The warning should strengthen Republicans’ resolve to attach meaningful reforms to the pending bill to raise the federal debt limit. That limit should be raised, since nobody — including the conservative senators who say they will lead the charge against raising the limit — has a plan to bring the deficit to zero by July. But the need to increase the debt limit is a symptom of a serious problem, and it would be irresponsible not to address that problem simultaneously.
A bipartisan group of senators — the “gang of six,” they style themselves — are working on a grand deficit-reduction deal that might be joined to the debt-limit increase. While a final judgment must of course wait until the specifics are determined and revealed, the early signs do not look promising.
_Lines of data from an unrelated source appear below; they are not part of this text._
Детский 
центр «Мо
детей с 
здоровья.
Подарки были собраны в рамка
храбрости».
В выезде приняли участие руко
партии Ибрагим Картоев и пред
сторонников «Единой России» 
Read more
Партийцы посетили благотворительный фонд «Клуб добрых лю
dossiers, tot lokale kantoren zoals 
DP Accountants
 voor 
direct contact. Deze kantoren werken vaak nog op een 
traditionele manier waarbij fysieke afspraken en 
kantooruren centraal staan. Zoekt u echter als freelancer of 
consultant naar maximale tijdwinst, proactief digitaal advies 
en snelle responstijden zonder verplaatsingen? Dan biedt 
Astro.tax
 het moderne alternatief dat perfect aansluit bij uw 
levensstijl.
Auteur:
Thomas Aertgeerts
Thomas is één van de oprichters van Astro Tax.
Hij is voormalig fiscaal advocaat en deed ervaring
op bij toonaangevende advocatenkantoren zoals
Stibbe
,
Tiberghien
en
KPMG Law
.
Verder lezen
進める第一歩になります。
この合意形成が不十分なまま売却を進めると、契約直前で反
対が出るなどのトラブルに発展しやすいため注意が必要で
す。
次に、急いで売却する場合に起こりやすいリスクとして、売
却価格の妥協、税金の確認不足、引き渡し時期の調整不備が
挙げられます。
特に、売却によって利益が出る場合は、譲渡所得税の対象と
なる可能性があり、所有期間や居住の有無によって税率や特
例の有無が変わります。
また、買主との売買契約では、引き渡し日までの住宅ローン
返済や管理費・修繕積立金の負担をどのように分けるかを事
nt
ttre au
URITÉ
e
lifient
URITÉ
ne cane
The Republicans involved have been saying that it is impossible to reduce the deficit to manageable levels without tax increases, which is simply false as a matter of arithmetic. A recent study of attempts by other countries to tackle their debt problems showed that the successful plans relied, on average, 85 percent on spending cuts. (Some success stories actually involved tax cuts, with spending cuts making up more than 100 percent of the deficit reduction.) The gang seems unaware of this finding. And it appears to be interested in ending “offshore tax loopholes,” which to anyone who has followed the debate about the tax treatment of overseas profits sounds like a protectionist cul-de-sac.
Republicans ought to seek a better bargain than this. If that takes time, then the debt ceiling should be extended only for a short term, to buy it.
William Rusher, R.I.P.
William Rusher was the publisher of National Review, not quite from day one, but almost — brought in to replace the terminally irascible Willi Schlamm. Rusher stayed at his post from the magazine’s infancy to its adulthood 30 years later.
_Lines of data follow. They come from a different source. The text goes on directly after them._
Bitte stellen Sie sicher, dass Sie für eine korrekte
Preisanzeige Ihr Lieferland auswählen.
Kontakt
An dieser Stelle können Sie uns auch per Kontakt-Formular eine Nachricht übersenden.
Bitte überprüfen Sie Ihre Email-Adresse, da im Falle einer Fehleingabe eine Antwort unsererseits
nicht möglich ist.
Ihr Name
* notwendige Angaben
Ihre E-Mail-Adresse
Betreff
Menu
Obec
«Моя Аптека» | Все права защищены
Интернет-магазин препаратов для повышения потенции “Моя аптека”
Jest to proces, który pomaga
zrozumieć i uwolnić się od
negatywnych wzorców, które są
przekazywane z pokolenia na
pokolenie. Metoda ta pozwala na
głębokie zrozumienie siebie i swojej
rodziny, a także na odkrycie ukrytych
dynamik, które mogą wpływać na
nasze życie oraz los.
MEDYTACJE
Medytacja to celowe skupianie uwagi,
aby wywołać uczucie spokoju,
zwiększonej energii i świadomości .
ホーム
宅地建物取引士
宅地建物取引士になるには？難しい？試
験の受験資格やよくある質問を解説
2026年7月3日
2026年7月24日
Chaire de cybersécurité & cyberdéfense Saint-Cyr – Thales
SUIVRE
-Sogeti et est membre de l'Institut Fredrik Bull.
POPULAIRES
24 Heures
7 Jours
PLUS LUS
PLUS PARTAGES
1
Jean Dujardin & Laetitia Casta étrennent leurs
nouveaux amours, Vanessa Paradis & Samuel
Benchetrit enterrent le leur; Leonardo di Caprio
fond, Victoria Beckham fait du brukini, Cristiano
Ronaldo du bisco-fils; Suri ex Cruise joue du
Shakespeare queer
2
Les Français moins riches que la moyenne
Rusher was a public presence — author, columnist, and debater — but his most lasting mark was made in the trenches of politics. In 1961 he and two friends, longtime GOP operative F. Clifton White and freshman congressman John Ashbrook, launched the movement to give Barry Goldwater the Republican nomination in 1964. Their success (notwithstanding Goldwater’s loss to LBJ) mortally wounded the Republican party’s liberal eastern establishment and changed the face of American politics.
Rusher himself doubted whether the change had been drastic enough. In 1975, he published The Making of the New Majority Party, a call for a populist third party to be led by Ronald Reagan. Reagan decided to stay with the GOP, losing in 1976 but running the table in 1980. Rusher’s idealism was always alloyed with reality, and he abandoned his third-party projects to celebrate and defend the Reagan presidency.
His personal style inclined to the severe — his ties tightly cinched, his suits trim. But behind the façade lay a Marcellus shale of courtesy and warmth — a man ever ready to share his time and his advice. He had his favorite restaurants and had trained their maîtres d’ well. He knew his port vintages and that Château d’Yquem should not be served with chocolate (of course). He had crossed the globe in his travels and brought back a cargo of anecdotes; he was pleased to have ticked off Easter Island, though perhaps his favorite spot, culturally and politically, was embattled anti-Communist China on Taiwan. He knew, and would recite, favorite poems by Housman, Swinburne, Santayana.
Among Rusher’s stand-bys were the death-bed lines of the emperor Hadrian. In them, Hadrian asks what will now become of his soul? Inclined to Stoicism, Rusher sympathized with the humorous skepticism of the question. As an adult convert to traditionalist Anglicanism, he had a Christian answer. The image of his soul is well-lodged in the memories of his many friends and admirers. Dead at 87. R.I.P.